For each line of the data below that includes the string "avatar", count one, and answer with the sum only.

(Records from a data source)
******************************

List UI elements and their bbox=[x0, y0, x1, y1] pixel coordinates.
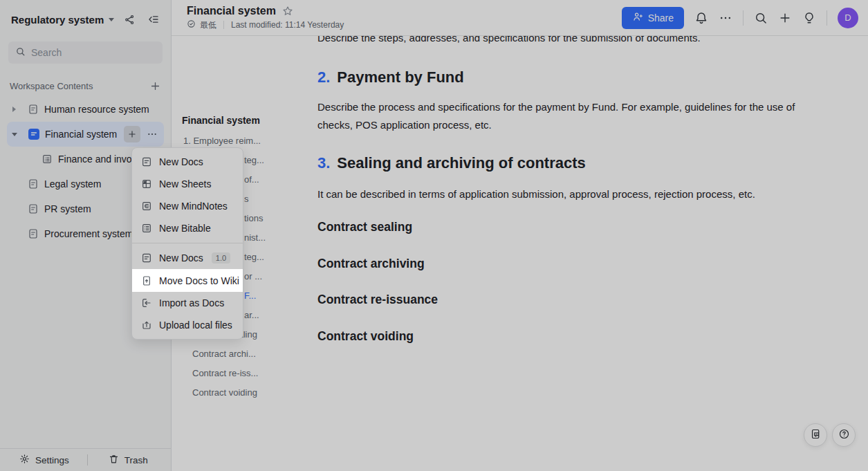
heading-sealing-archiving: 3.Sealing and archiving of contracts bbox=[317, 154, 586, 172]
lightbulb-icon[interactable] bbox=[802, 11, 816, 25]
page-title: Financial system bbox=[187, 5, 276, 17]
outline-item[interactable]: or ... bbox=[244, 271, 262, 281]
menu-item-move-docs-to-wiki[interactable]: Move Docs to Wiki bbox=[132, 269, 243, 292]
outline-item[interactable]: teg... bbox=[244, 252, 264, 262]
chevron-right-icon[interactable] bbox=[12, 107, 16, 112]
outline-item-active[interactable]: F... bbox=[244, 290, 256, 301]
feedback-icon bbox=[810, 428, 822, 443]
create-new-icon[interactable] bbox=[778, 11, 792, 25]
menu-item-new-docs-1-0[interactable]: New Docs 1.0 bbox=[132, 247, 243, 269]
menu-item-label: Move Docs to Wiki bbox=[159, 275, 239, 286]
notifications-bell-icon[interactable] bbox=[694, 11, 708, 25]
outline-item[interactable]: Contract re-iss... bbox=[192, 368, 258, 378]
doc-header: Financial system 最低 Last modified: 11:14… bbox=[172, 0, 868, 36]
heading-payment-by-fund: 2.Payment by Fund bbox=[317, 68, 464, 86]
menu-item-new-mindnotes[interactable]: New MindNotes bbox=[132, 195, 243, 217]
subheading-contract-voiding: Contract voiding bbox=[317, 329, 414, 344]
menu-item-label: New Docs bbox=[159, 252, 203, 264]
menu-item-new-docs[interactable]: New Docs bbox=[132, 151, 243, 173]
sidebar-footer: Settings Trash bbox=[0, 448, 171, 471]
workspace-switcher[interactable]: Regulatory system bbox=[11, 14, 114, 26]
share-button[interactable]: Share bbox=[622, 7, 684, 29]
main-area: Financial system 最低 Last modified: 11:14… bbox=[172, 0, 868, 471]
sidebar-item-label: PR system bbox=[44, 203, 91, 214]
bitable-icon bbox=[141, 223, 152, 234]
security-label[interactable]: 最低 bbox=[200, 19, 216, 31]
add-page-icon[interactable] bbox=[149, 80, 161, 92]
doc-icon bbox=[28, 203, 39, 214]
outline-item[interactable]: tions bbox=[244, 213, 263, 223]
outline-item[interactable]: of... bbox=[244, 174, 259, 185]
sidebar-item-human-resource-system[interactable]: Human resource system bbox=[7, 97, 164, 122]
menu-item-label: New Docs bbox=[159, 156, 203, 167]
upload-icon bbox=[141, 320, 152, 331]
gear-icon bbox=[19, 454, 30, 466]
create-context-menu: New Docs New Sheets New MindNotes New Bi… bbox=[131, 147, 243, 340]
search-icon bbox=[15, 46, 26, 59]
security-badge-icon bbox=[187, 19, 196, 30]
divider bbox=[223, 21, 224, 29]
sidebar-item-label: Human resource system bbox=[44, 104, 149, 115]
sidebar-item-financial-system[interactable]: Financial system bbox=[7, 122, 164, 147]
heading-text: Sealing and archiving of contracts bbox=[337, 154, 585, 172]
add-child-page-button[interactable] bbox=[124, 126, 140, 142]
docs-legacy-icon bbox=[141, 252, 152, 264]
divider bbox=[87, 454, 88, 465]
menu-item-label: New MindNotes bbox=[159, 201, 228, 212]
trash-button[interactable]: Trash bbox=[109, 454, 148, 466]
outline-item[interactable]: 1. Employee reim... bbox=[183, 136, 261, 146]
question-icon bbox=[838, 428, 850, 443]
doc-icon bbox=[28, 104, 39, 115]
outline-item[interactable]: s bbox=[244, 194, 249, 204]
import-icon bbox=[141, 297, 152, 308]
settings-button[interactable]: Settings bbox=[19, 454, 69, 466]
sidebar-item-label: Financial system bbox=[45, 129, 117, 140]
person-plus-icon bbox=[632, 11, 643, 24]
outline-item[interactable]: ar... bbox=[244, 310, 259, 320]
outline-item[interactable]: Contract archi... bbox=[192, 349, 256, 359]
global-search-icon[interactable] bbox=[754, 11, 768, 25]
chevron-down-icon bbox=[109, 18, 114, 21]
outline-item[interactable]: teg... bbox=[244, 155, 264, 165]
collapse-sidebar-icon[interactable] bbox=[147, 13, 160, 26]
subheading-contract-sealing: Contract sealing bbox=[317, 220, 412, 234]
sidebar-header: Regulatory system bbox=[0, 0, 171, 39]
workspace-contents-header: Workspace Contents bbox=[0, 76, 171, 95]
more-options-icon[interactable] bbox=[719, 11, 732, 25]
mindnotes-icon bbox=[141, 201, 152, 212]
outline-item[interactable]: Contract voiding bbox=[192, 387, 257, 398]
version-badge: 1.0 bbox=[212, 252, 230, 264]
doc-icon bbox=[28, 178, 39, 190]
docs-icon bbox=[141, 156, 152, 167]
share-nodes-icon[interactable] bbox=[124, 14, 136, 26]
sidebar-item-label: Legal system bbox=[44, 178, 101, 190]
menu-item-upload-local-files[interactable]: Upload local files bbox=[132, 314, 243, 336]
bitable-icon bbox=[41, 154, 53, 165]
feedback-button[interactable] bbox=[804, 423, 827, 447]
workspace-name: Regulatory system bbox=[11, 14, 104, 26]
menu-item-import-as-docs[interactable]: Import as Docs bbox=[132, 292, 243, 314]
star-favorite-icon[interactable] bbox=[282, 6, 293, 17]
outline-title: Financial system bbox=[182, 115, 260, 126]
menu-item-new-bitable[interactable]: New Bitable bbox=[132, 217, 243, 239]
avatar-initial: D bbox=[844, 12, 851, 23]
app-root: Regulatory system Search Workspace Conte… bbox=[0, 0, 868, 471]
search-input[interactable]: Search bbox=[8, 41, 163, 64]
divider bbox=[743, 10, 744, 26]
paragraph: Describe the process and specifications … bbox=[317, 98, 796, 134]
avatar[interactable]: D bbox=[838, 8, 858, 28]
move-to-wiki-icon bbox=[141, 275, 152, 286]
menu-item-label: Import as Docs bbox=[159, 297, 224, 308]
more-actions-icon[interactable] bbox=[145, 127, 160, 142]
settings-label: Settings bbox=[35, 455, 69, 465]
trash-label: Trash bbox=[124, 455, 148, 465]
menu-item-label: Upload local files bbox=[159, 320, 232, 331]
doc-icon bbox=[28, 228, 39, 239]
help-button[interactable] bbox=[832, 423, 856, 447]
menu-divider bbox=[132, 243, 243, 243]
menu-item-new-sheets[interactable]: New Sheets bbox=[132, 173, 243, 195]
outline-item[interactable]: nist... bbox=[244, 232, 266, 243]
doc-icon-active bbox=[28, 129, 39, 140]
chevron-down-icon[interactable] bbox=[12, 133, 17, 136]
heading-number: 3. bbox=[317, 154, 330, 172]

******************************

--- WRITTEN ANSWER ---
2